Page images and extracted text
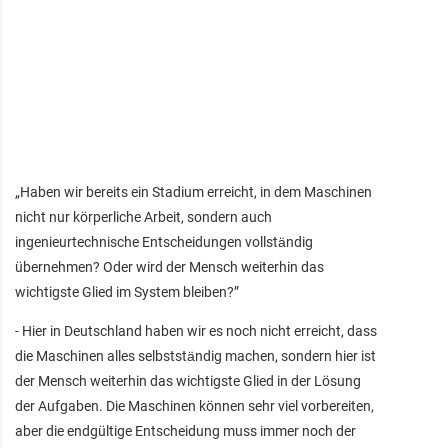
„Haben wir bereits ein Stadium erreicht, in dem Maschinen
nicht nur körperliche Arbeit, sondern auch
ingenieurtechnische Entscheidungen vollständig
übernehmen? Oder wird der Mensch weiterhin das
wichtigste Glied im System bleiben?”
- Hier in Deutschland haben wir es noch nicht erreicht, dass
die Maschinen alles selbstständig machen, sondern hier ist
der Mensch weiterhin das wichtigste Glied in der Lösung
der Aufgaben. Die Maschinen können sehr viel vorbereiten,
aber die endgültige Entscheidung muss immer noch der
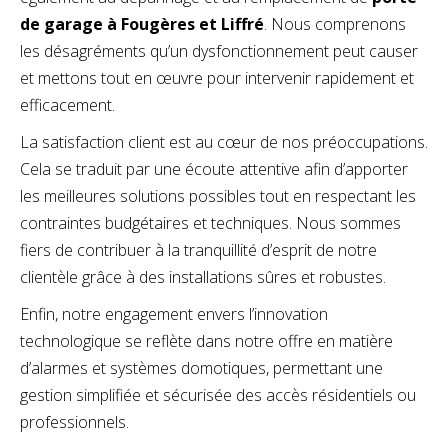
de garage à Fougères et Liffré
. Nous comprenons
les désagréments qu’un dysfonctionnement peut causer
et mettons tout en œuvre pour intervenir rapidement et
efficacement.
La satisfaction client est au cœur de nos préoccupations.
Cela se traduit par une écoute attentive afin d’apporter
les meilleures solutions possibles tout en respectant les
contraintes budgétaires et techniques. Nous sommes
fiers de contribuer à la tranquillité d’esprit de notre
clientèle grâce à des installations sûres et robustes.
Enfin, notre engagement envers l’innovation
technologique se reflète dans notre offre en matière
d’alarmes et systèmes domotiques, permettant une
gestion simplifiée et sécurisée des accès résidentiels ou
professionnels.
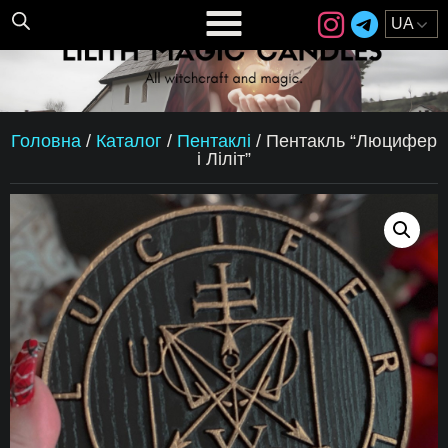
Головна
/
Каталог
/
Пентаклі
/
Пентакль “Люцифер
і Ліліт”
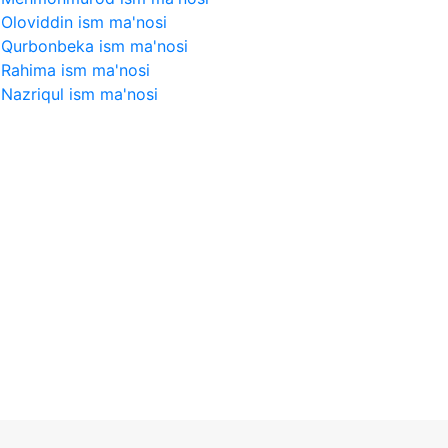
Oloviddin ism ma'nosi
Qurbonbeka ism ma'nosi
Rahima ism ma'nosi
Nazriqul ism ma'nosi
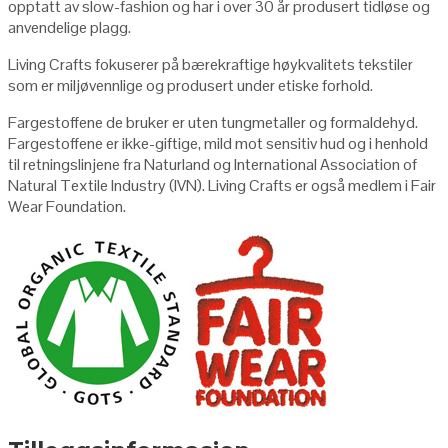
opptatt av slow-fashion og har i over 30 år produsert tidløse og
anvendelige plagg.
Living Crafts fokuserer på bærekraftige høykvalitets tekstiler
som er miljøvennlige og produsert under etiske forhold.
Fargestoffene de bruker er uten tungmetaller og formaldehyd.
Fargestoffene er ikke-giftige, mild mot sensitiv hud og i henhold
til retningslinjene fra Naturland og International Association of
Natural Textile Industry (IVN). Living Crafts er også medlem i Fair
Wear Foundation.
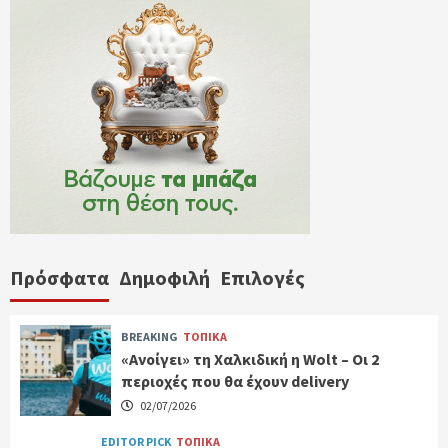
Πρόσφατα
Δημοφιλή
Επιλογές
BREAKING
ΤΟΠΙΚΑ
«Ανοίγει» τη Χαλκιδική η Wolt – Οι 2
περιοχές που θα έχουν delivery
02/07/2026
EDITOR PICK
ΤΟΠΙΚΑ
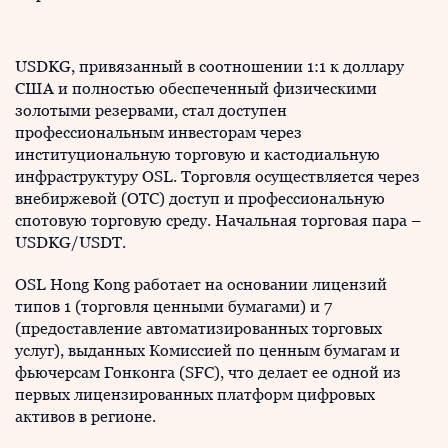
USDKG, привязанный в соотношении 1:1 к доллару
США и полностью обеспеченный физическими
золотыми резервами, стал доступен
профессиональным инвесторам через
институциональную торговую и кастодиальную
инфраструктуру OSL. Торговля осуществляется через
внебиржевой (OTC) доступ и профессиональную
спотовую торговую среду. Начальная торговая пара –
USDKG/USDT.
OSL Hong Kong работает на основании лицензий
типов 1 (торговля ценными бумагами) и 7
(предоставление автоматизированных торговых
услуг), выданных Комиссией по ценным бумагам и
фьючерсам Гонконга (SFC), что делает ее одной из
первых лицензированных платформ цифровых
активов в регионе.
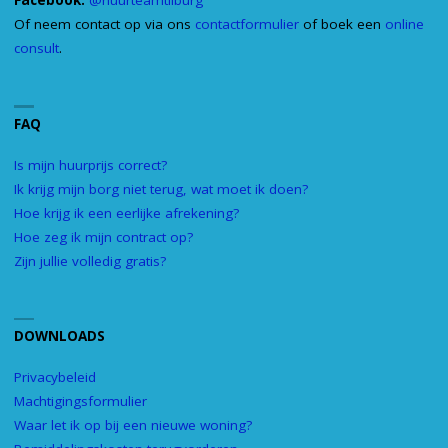
Facebook:
@huurteamtilburg
Of neem contact op via ons
contactformulier
of boek een
online
consult
.
FAQ
Is mijn huurprijs correct?
Ik krijg mijn borg niet terug, wat moet ik doen?
Hoe krijg ik een eerlijke afrekening?
Hoe zeg ik mijn contract op?
Zijn jullie volledig gratis?
DOWNLOADS
Privacybeleid
Machtigingsformulier
Waar let ik op bij een nieuwe woning?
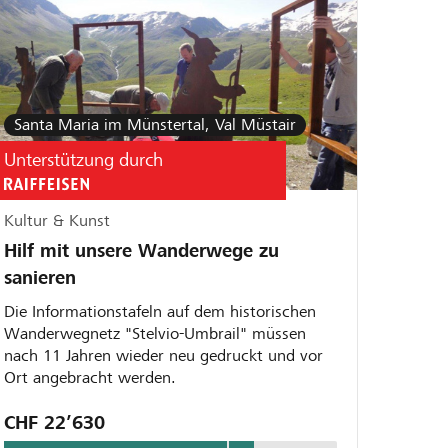
Santa Maria im Münstertal, Val Müstair
Unterstützung durch
Kultur & Kunst
Hilf mit unsere Wanderwege zu
sanieren
Die Informationstafeln auf dem historischen
Wanderwegnetz "Stelvio-Umbrail" müssen
nach 11 Jahren wieder neu gedruckt und vor
Ort angebracht werden.
CHF 22’630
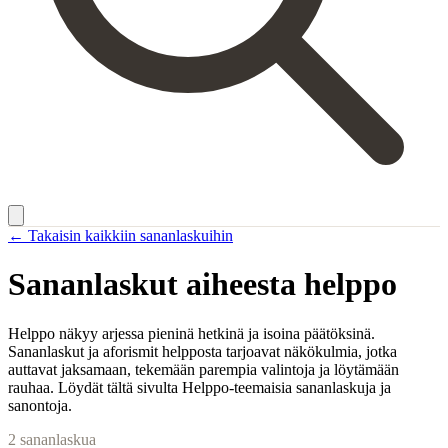
← Takaisin kaikkiin sananlaskuihin
Sananlaskut aiheesta
helppo
Helppo näkyy arjessa pieninä hetkinä ja isoina päätöksinä.
Sananlaskut ja aforismit helpposta tarjoavat näkökulmia, jotka
auttavat jaksamaan, tekemään parempia valintoja ja löytämään
rauhaa. Löydät tältä sivulta Helppo-teemaisia sananlaskuja ja
sanontoja.
2
sananlaskua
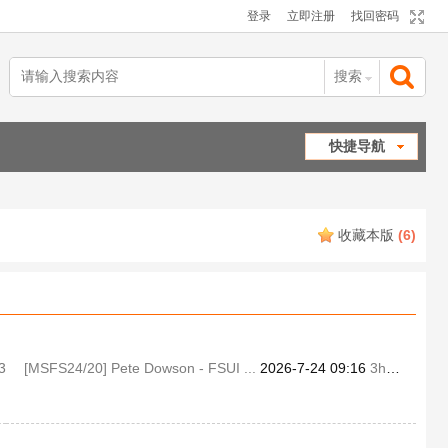
登录
立即注册
找回密码
搜索
搜
快捷导航
索
收藏本版
(
6
)
3
[MSFS24/20] Pete Dowson - FSUI ...
2026-7-24 09:16
3ha088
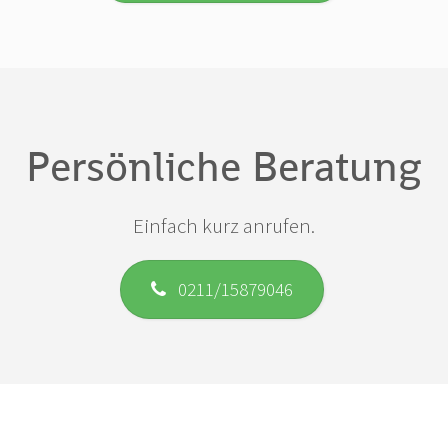
Persönliche Beratung
Einfach kurz anrufen.
0211/15879046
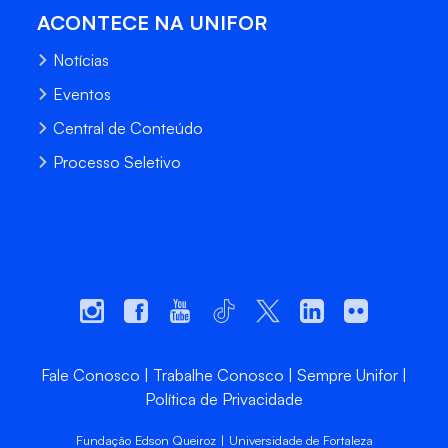
ACONTECE NA UNIFOR
Notícias
Eventos
Central de Conteúdo
Processo Seletivo
Fale Conosco
Trabalhe Conosco
Sempre Unifor
Política de Privacidade
Fundação Edson Queiroz | Universidade de Fortaleza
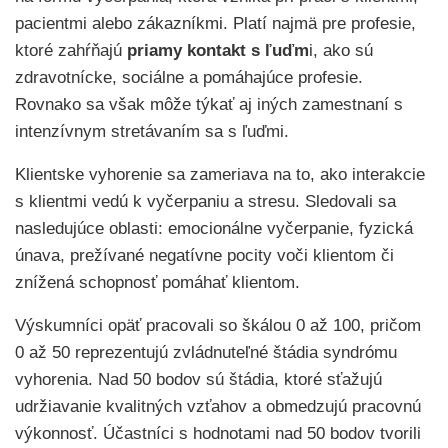
pacientmi alebo zákazníkmi. Platí najmä pre profesie,
ktoré zahŕňajú
priamy kontakt s ľuďm
i, ako sú
zdravotnícke, sociálne a pomáhajúce profesie.
Rovnako sa však môže týkať aj iných zamestnaní s
intenzívnym stretávaním sa s ľuďmi.
Klientske vyhorenie sa zameriava na to, ako interakcie
s klientmi vedú k vyčerpaniu a stresu. Sledovali sa
nasledujúce oblasti: emocionálne vyčerpanie, fyzická
únava, prežívané negatívne pocity voči klientom či
znížená schopnosť pomáhať klientom.
Výskumníci opäť pracovali so škálou 0 až 100, pričom
0 až 50 reprezentujú zvládnuteľné štádia syndrómu
vyhorenia. Nad 50 bodov sú štádia, ktoré sťažujú
udržiavanie kvalitných vzťahov a obmedzujú pracovnú
výkonnosť. Účastníci s hodnotami nad 50 bodov tvorili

> What is needed
Leave the pictures out, and restate exactly the lines from the start of the records through the one that contains "contraintes budgétaires et".

> Response to the exercise
„Haben wir bereits ein Stadium erreicht, in dem Maschinen
nicht nur körperliche Arbeit, sondern auch
ingenieurtechnische Entscheidungen vollständig
übernehmen? Oder wird der Mensch weiterhin das
wichtigste Glied im System bleiben?”
- Hier in Deutschland haben wir es noch nicht erreicht, dass
die Maschinen alles selbstständig machen, sondern hier ist
der Mensch weiterhin das wichtigste Glied in der Lösung
der Aufgaben. Die Maschinen können sehr viel vorbereiten,
aber die endgültige Entscheidung muss immer noch der
de garage à Fougères et Liffré
. Nous comprenons
les désagréments qu’un dysfonctionnement peut causer
et mettons tout en œuvre pour intervenir rapidement et
efficacement.
La satisfaction client est au cœur de nos préoccupations.
Cela se traduit par une écoute attentive afin d’apporter
les meilleures solutions possibles tout en respectant les
contraintes budgétaires et techniques. Nous sommes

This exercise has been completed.